La catequesis con los salesianos… Cómo decirlo… Moló. Creamos un periódico o algo así y nos íbamos de excursión. Dios y rezar y todas esas cosas eran un mal menor. Los monitores de las convivencias fumaban y contaban chistes verdes, dormíamos tres en la misma cama y hablábamos de enrollarnos y hacernos pajas.
Mi abuela, exultante por los resultados, me regaló un misalito infantil, perfectamente desechable por lo demás, pero que incluía las enseñanzas de un niño llamado Domingo Savio, que según rubricaba el propio libro, era «savio» de nombre y de espíritu. El niño, a decir verdad, daba escalofríos. No solo obedecía a sus padres y profesores, sino que tenía ataques de ira contra sus compañeros cuando estos se peleaban, fumaban o torturaban animales, es decir, todas las cosas que le hacían a uno niño. En una de esas aventuras, el Savio de Domingo encontraba a uno de sus camaradas leyendo un libro que consideró de carácter inapropiado (no especificaba de qué iba la historia que leía), así que el Savio de Domingo le arrebató el libro, lo hizo trizas delante de sus narices y luego levantando un dedo hacia los cielos soltaba algo así como: «los malos libros envenenan el corazón»
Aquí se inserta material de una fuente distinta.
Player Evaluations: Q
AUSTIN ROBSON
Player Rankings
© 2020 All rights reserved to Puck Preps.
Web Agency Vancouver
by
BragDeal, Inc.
Esta historia se ha repetido hasta la saciedad y la imagen de la pira de libros es ya el símbolo supremo de la ignorancia, la mezquindad y la incultura de una sociedad. Nadie, con algunas lecturas a sus espaldas, promocionaría la censura de libros en virtud de nuestra salud literaria.
Excepto si el censor es un escritor. Por raro que parezca, cada vez hay más y más escritores e intelectuales que des-recomiendan la lectura de ciertos libros. Arguyen, eso sí, no que son perjudiciales para el alma humana, que corrompen nuestra sociedad sino que los libros «son malos» o «no son literatura».
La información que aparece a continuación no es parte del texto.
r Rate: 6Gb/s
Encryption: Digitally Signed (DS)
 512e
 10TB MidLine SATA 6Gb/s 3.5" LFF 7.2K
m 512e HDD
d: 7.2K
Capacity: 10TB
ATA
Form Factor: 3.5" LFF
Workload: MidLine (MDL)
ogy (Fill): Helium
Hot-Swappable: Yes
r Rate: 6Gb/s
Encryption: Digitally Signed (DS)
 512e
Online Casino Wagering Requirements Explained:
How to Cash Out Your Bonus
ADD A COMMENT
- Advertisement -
Una de las mayores frustraciones que he tenido como persona adulta ha sido el de no poder comportarme, siquiera una sola vez, como el matón que zurra a un empollón por sus maneras pedantes, sus aires de superioridad y su espíritu proselitista y condescendiente sobre cómo debe formarse el criterio (i. e. el espíritu) de sus compañeros lectores, quizá porque ¡ay! durante mi infancia yo formé parte o quise formarla de esa élite intelectual y me preocupaba más llegar intacto a casa que tratar de emplumar al empollón.
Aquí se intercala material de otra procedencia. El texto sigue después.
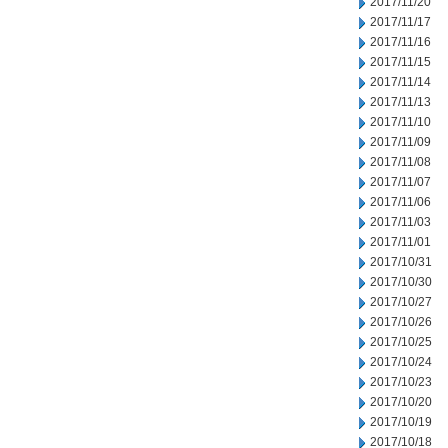
2017/11/20
2017/11/17
2017/11/16
2017/11/15
2017/11/14
2017/11/13
2017/11/10
2017/11/09
2017/11/08
2017/11/07
2017/11/06
2017/11/03
2017/11/01
2017/10/31
2017/10/30
2017/10/27
2017/10/26
2017/10/25
2017/10/24
2017/10/23
2017/10/20
2017/10/19
2017/10/18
Ahora sí: el criterio de un lector o, más en general, de una persona se forma no sólo a través de las buenas lecturas o las buenas acciones, sino también a través de las malas; un criterio guiado solo por las buenas lecturas le convierte a uno en un lector parcial, de visión sesgada y segregacionista, en un lector manco o cojo: nunca se ha puesto de parte del malo. Ser escritor está muy bien, pero en realidad es una tarea muy vaga: uno se sienta con una idea y la escribe, allá el resto. Ser un buen lector conlleva un trabajo muy pesado que es el de tratar de descifrar los códigos que un tipo ha puesto sobre un libro, no aburrirse y tratar de destilar de todo aquello algo positivo. Si finalmente lo que lee le parece bueno, quizá sea bueno; si no, seguramente sea malo.
Por eso los ataques velados a la «mala literatura» me recuerdan mucho las historias de censura que el misalito incluía de boca de Domingo Savio, y las ganas de que uno se vuelva el matón que nunca fue reviven.
Por ejemplo en:
Hay libros malos que están muy bien escritos y éstos a la larga son los peores, pues suelen tener muchos lectores que creen que la lectura fácil es la verdadera literatura. Los editores los llaman «literatura comercial de calidad». Estos libros, más que no acabarlos, lo que se debe hacer es jamás empezarlos.
Santiago Gamboa
En fin, no hay nada especial en esta digamos literatura, y olvídense de que estamos ante un Stephen King o cosa por estilo. Ya puestos, estamos ante un Zafón escandinavo. Aquí el éxito se debe, por si también alguien lo pregunta, a la cantidad de basura que almacena nuestra cabeza y a la ocasión que nos proporciona Larsson de rebozarnos en ella.